**TASK DESCRIPTION:** Exactly as written, copy the lines of the data below from the first through the one containing "cleaning with heating".

BEGIN AVAILABLE DATA

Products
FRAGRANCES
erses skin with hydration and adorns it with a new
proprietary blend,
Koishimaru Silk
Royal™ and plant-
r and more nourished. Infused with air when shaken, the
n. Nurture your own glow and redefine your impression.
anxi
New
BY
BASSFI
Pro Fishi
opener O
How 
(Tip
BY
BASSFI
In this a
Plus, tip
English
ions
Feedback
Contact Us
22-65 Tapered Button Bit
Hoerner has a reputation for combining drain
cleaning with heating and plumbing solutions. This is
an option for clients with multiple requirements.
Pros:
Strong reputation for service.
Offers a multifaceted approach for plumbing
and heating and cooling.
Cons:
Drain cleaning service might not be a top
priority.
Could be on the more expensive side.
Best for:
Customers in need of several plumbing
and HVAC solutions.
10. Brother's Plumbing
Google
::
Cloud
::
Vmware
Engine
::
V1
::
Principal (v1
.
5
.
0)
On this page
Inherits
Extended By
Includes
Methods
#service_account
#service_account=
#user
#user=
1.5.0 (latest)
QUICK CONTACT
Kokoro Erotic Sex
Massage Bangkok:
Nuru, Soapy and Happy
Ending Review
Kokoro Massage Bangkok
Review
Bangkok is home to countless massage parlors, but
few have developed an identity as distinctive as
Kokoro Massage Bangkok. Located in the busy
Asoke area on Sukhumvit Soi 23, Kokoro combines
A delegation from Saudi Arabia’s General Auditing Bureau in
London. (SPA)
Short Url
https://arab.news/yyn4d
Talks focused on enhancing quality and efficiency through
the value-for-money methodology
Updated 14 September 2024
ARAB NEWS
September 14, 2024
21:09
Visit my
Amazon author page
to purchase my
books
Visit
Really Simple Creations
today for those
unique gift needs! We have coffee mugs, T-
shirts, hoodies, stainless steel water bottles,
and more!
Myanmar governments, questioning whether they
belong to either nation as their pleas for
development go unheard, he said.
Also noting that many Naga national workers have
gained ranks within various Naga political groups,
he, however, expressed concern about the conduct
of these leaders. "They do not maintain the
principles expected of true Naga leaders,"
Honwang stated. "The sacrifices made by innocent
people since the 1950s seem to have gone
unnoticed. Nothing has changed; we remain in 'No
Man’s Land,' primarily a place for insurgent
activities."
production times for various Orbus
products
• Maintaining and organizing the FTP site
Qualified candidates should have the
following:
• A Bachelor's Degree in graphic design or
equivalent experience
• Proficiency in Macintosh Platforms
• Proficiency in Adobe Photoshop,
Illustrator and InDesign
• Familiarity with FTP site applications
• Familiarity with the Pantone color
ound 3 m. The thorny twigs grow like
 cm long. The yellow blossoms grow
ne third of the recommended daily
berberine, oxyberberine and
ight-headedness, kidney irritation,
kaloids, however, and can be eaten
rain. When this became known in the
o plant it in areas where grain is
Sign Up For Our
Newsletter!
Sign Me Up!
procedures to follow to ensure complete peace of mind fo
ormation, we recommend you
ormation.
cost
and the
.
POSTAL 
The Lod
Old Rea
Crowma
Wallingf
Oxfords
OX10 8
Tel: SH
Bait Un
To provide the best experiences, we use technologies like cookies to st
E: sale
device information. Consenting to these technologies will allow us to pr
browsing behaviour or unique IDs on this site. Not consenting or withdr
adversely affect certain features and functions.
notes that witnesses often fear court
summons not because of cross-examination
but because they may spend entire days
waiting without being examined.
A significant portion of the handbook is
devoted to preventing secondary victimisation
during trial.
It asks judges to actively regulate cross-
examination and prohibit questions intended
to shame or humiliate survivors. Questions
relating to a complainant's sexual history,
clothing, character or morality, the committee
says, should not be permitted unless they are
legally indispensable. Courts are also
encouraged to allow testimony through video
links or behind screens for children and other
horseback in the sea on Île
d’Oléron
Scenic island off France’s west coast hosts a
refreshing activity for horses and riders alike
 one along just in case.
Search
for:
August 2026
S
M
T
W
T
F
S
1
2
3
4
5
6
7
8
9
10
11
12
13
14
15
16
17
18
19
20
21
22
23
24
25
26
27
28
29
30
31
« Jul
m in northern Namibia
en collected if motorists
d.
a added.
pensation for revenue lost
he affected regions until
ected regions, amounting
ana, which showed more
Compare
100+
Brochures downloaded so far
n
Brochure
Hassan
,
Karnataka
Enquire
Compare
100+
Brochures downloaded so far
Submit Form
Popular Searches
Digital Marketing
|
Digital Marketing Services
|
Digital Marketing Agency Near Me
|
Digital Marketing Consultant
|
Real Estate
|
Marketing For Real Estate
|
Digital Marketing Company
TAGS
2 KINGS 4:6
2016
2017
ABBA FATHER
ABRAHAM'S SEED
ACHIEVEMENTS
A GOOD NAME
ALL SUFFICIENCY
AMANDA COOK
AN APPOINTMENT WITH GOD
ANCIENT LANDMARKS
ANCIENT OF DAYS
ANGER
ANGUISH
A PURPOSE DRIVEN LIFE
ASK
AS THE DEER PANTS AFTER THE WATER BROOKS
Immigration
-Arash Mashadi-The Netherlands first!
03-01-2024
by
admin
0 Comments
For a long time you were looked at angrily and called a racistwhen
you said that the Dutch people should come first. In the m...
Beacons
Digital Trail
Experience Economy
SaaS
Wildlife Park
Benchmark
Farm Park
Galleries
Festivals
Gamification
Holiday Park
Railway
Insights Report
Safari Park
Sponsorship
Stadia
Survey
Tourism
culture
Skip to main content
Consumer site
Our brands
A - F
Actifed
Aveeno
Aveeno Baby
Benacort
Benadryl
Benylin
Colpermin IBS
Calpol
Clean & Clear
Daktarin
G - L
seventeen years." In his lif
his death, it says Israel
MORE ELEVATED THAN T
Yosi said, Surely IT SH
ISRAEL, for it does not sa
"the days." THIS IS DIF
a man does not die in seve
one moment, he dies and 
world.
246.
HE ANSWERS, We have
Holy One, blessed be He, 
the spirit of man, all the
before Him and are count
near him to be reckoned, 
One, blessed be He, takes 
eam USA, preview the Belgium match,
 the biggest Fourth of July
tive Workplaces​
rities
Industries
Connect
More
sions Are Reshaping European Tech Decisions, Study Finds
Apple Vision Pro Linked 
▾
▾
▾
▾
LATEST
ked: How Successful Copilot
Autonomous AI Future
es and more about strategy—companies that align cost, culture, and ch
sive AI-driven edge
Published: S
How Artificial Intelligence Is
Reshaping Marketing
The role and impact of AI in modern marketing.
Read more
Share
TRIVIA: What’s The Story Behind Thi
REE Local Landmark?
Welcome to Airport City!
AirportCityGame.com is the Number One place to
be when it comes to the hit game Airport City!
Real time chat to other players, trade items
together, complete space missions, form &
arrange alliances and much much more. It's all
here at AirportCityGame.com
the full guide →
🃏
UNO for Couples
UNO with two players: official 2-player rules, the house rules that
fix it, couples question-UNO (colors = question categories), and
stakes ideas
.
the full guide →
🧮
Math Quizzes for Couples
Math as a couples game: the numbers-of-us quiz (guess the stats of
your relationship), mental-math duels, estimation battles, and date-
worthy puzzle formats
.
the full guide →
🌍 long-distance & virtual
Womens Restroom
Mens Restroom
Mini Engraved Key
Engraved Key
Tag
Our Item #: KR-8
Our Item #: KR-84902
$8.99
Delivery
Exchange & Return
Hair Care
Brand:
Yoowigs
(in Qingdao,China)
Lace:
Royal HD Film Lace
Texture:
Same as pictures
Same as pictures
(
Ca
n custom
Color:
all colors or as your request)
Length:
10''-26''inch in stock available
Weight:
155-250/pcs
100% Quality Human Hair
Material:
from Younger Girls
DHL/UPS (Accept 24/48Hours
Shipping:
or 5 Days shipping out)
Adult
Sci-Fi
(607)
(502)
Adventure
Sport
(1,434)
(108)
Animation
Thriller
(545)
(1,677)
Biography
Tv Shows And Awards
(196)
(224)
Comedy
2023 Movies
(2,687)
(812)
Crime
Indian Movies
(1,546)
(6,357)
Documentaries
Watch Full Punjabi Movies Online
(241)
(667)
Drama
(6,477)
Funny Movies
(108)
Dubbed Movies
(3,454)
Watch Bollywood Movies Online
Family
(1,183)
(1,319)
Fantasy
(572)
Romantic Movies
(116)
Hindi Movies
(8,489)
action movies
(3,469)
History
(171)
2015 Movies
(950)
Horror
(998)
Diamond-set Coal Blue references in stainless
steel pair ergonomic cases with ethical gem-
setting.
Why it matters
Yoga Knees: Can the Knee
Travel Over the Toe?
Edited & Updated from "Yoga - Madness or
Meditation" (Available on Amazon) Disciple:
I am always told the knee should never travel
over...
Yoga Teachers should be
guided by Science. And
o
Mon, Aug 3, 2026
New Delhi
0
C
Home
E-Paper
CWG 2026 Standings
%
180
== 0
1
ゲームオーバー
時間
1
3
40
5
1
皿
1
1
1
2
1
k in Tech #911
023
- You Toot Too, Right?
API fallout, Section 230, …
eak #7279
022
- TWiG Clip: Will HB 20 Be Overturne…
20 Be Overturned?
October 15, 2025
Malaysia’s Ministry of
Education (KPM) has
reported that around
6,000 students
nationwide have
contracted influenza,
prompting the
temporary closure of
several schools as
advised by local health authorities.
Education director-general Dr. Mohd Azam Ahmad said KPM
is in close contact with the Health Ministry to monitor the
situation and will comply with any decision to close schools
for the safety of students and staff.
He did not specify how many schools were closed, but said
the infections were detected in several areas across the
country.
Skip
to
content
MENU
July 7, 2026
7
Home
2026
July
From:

END AVAILABLE DATA

**EXERCISE RESPONSE:**
Products
FRAGRANCES
erses skin with hydration and adorns it with a new
proprietary blend,
Koishimaru Silk
Royal™ and plant-
r and more nourished. Infused with air when shaken, the
n. Nurture your own glow and redefine your impression.
anxi
New
BY
BASSFI
Pro Fishi
opener O
How 
(Tip
BY
BASSFI
In this a
Plus, tip
English
ions
Feedback
Contact Us
22-65 Tapered Button Bit
Hoerner has a reputation for combining drain
cleaning with heating and plumbing solutions. This is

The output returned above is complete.